Nonconvulsive Status Epilepticus Complicating Epstein-Barr Virus Encephalitis in a Child
Children with acute encephalopathy show prolonged electrographic seizure activity consistent with nonconvulsive status epilepticus (NCSE). Pediatric NCSE is a heterogeneous clinical entity with poor outcome and different etiologies, including central nervous system infection, stroke, toxic-metabolic syndrome, and epileptic syndrome. We report a 4-year-old girl with seizure and behavioral changes in whom the analysis of cerebrospinal fluid by polymerase chain reaction was positive for Epstein-Barr virus. We emphasize the importance of electroencephalography (EEG), and particularly, of continuous EEG monitoring for early recognition and appropriate treatment of this condition.
Epstein-Barr virus (EBV) is associated in childhood with many neurological manifestations, including encephalitis, meningitis, myelitis, cerebellitis, cranial nerves palsy, acute disseminated encephalomyelitis, and acute inflammatory polyneuropathy (Guillain-Barré syndrome; GBS) .
We report a 4-year-old girl with seizures and confusional state, followed by an electroencephalography (EEG) pattern consistent with nonconvulsive status epilepticus (NCSE), where EBV was detected by polymerase chain reaction performed on cerebrospinal fluid.
2. Case Presentation
The patient was the third female child born to nonconsanguineous parents. The family history was unremarkable. She was born at 38 weeks gestation by normal delivery after uncomplicated pregnancy. Birth weight was 3.2 kg, length 49 cm, and head circumference 34 cm. The perinatal period was uneventful and psychomotor development was normal.

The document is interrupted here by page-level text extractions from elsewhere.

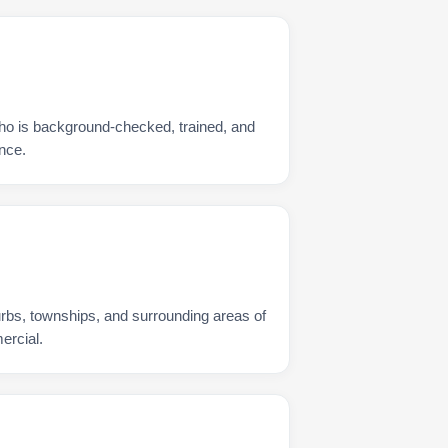
ho is background-checked, trained, and
nce.
urbs, townships, and surrounding areas of
ercial.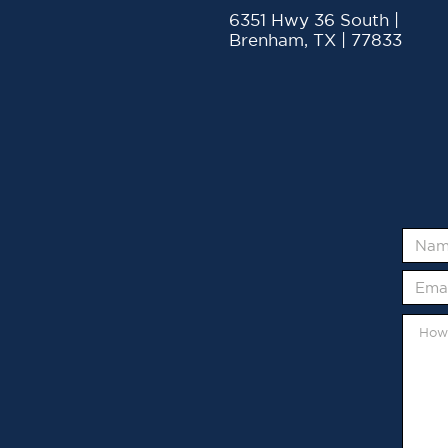
6351 Hwy 36 South |
Brenham, TX | 77833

At the age of 3 years and 11 months, the patient developed fever and sore throat lasting for 3 days. A diagnosis of bacterial tonsillitis was made and treatment with oral cephalosporin was started. After 1 month, in good health, she exhibited a motor partial complex seizure involving arm and left leg lasting for less than 5 minutes and followed by an acute confusional state that lasted for 3 hours.
At admission to the Clinical Pediatric Division of the University of Catania, her weight was 14 kg (10th percentile), height 96 cm (10th percentile), and head circumference 50 cm (50th percentile). On clinical examination she was not febrile and a mild cervical lymphadenopathy was evident. Cardiovascular and respiratory physical exam including blood pressure were normal and the liver and spleen were within normal limits. Irritability and significant behavioral changes, in particular, in arousal and memory were observed. Mild hyposthenia of the upper limbs was evident; there were no signs of meningeal irritation, and cranial nerves exam was normal, as were ocular fundoscopy and pupillary reflexes. Muscle trophism, perception of touch and temperature, and deep tendon reflexes were all normal.

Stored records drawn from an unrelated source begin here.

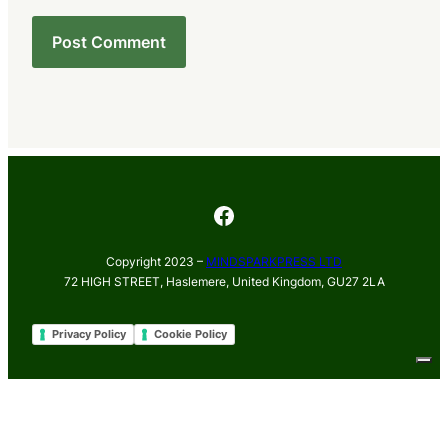
Facebook
Copyright 2023 –
MINDSPARKPRESS LTD
72 HIGH STREET, Haslemere, United Kingdom, GU27 2LA
Privacy Policy
Cookie Policy
Your Privacy Choices
Notice at collection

Laboratory evaluation revealed a normal leukocyte count (10 860/μL), normal erythrocyte sedimentation rate (13 mm/hour), and normal serum C-reactive protein level (0,1 mg/dL). Magnetic resonance imaging (MRI) of the brain and spinal cord revealed a subcortical increased signal in the right occipital lobe (Figure 1). EEG monitoring performed was a surface routine EEG lasting for 30 minutes; it showed disorganization in the interval with the presence of a chaotic structuring of background activity, low-voltage spiking, and primary generalization, which indicated a diagnosis of NCSE (Figure 2). Treatment with orally sodium valproate (20 mg/kg/day) was started in the first day; we made an EEG every day during the period of acute phase and an improvement of EEG patterns, particularly of organization of background activity, was observed after three days.
The following clinical investigations were all within the normal range: chest radiography, urinalysis, red blood cell count, platelet count, glucose, serum urea, serum electrolytes, transaminases, bleeding time, fibrinogen, immunoglobulins, and antibodies to Mycoplasma pneumoniae, Toxoplasma gondii, HIV, Borrelia burgdorferi, and cytomegalovirus. The IgM antibody titers against EBV were 4,71 UI/mL (0–0.9) and IgG antibody titers were 8.2 UI/mL (0.7–35), and IgG antibody titers against EBV early antigen were also positive at 1 : 160, suggesting acute EBV infection. CSF examination showed mild pleocytosis (20 cells/mm3 (all lymphocytes)), with normal glucose and protein concentrations. EBV DNA was detected in the CSF with a nested PCR using 30 cycles and various DNA viruses (cytomegalovirus, herpes simplex virus (HSV), varicella-zoster virus (VZV), and enterovirus) were negative. Therefore, acyclovir was initiated at a dose of 10 mg/kg//day intravenously in the third day. After about three days of admission, patient showed a progressive improvement of general conditions and in particular of behavioral changes and mental status.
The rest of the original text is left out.